Bei Luftfahrtkatastrophen waren in diesem Jahr zuvor bereits mehr als 700 Menschen ums Leben gekommen. Damit starben allein in den ersten sieben Monaten dieses Jahres mehr als drei Mal so viele Menschen bei Flugzeugunglücken wie im gesamten Jahr 2013. Laut der Europäischen Agentur für Flugsicherheit in Köln war 2013 aber auch ein besonders sicheres Jahr: Bei 17 Unfällen starben insgesamt 224 Menschen. Zwischen 2003 und 2012 starben bei Flugzeugunglücken demnach im Schnitt jährlich 703.

Quelle: AFP

8. März

Die schwarze Serie beginnt am 8. März: Eine Boeing 777 der Fluggesellschaft Malaysia Airlines verschwindet 50 Minuten nach dem Start in Kuala Lumpur Richtung Peking von den Radarschirmen. An Bord von Flug MH370 sind 227 Passagiere und zwölf Besatzungsmitglieder. Trotz einer gigantischen Suchaktion fehlt bis heute jede Spur von der Maschine. Vermutet wird, dass sie in den Indischen Ozean stürzte.

17. Juli

Rund vier Monate später trifft es erneut Malaysia Airlines: Am 17. Juli stürzt über der umkämpften Ostukraine eine Boeing 777 mit 298 Menschen an Bord ab. Die Maschine war auf dem Weg von Amsterdam nach Kuala Lumpur. Vermutet wird, dass das Flugzeug von einer Boden-Luft-Rakete abgeschossen wurde. Die ukrainische Regierung und die prorussischen Rebellen in der Ostukraine machen sich gegenseitig dafür verantwortlich.

23. Juli

Sechs Tage nach dem Crash der Malaysia-Airlines-Boeing kommen in Taiwan 48 Menschen ums Leben, als ein Passagierflugzeug der TransAsia Airways bei stürmischem Wetter nach einem missglückten Landemanöver abstürzt. Zehn der 58 Insassen überleben das Unglück.

24. Juli

Nur einen Tag später verschwindet eine Maschine der algerischen Fluggesellschaft Air Algérie auf dem Weg von Burkina Fasos Hauptstadt Ouagadougou nach Algier. Das Wrack der McDonnell Douglas 83 wird in Mali entdeckt. Von 118 Menschen an Bord überlebt keiner das Unglück. Paris vermutet schlechtes Wetter als Unglücksursache.

28. Dezember

Acht Monate nach dem Verschwinden von Flug MH370 bricht erneut jeder Kontakt zu einem malaysischen Passagierflugzeug ab. Ein Flugzeug der Air Asia mit 162 Menschen an Bord verschwand auf dem Weg von der indonesischen Insel Java nach Singapur von den Radarschirmen.
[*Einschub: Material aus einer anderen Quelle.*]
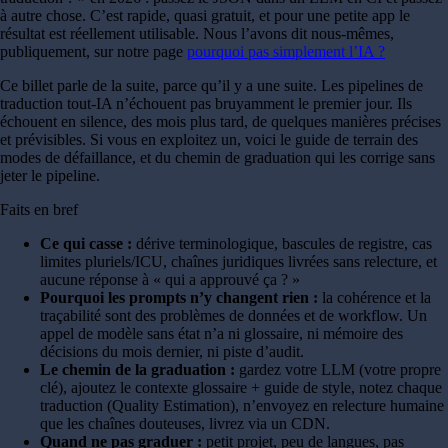
à autre chose. C’est rapide, quasi gratuit, et pour une petite app le
résultat est réellement utilisable. Nous l’avons dit nous-mêmes,
publiquement, sur notre page
pourquoi pas simplement l’IA ?
Ce billet parle de la suite, parce qu’il y a une suite. Les pipelines de
traduction tout-IA n’échouent pas bruyamment le premier jour. Ils
échouent en silence, des mois plus tard, de quelques manières précises
et prévisibles. Si vous en exploitez un, voici le guide de terrain des
modes de défaillance, et du chemin de graduation qui les corrige sans
jeter le pipeline.
Faits en bref
Ce qui casse :
dérive terminologique, bascules de registre, cas
limites pluriels/ICU, chaînes juridiques livrées sans relecture, et
aucune réponse à « qui a approuvé ça ? »
Pourquoi les prompts n’y changent rien :
la cohérence et la
traçabilité sont des problèmes de données et de workflow. Un
appel de modèle sans état n’a ni glossaire, ni mémoire des
décisions du mois dernier, ni piste d’audit.
Le chemin de la graduation :
gardez votre LLM (votre propre
clé), ajoutez le contexte glossaire + guide de style, notez chaque
traduction (Quality Estimation), n’envoyez en relecture humaine
que les chaînes douteuses, livrez via un CDN.
Quand ne pas graduer :
petit projet, peu de langues, pas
Zuvor hatte der Pilot des Airbus A320-200 die indonesische Luftverkehrskontrolle wegen schlechten Wetters um eine Änderung der Flugroute gebeten. Wenige Tage später werden Leichen und Trümmerteile entdeckt.

Die Luftwaffe hatte am Mittag die ersten Wrackteile im Meer entdeckt, darunter etwas, das wie eine Notrutsche aussah, und mögliche Teile einer Flugzeugtür. Kurz darauf wurden Leichen gesichtet. Spezialisten seilten sich von Hubschraubern ab, um die Toten zu bergen. Schiffe waren in der Region unterwegs, um die Trümmerteile an Bord zu nehmen.

Die Bergungskräfte suchten gleichzeitig nach den Blackboxen der Maschine, die Aufschluss über die letzten Minuten an Bord geben können. Der Pilot hatte eine Gewitterfront gemeldet, aber keinen Notruf abgesetzt.

Ein indonesisches Marineschiff hat bereits mehr als 40 Leichen aus dem Meer geborgen. Ein Marinesprecher sagte am Dienstag der Nachrichtenagentur AFP, die Leichen seien an Bord des Kriegsschiffs „Bung Tomo“ gebracht worden, die Bergungsarbeiten dauerten an. Auch zum Teil mehrere Meter lange Wrackteile wurden geborgen.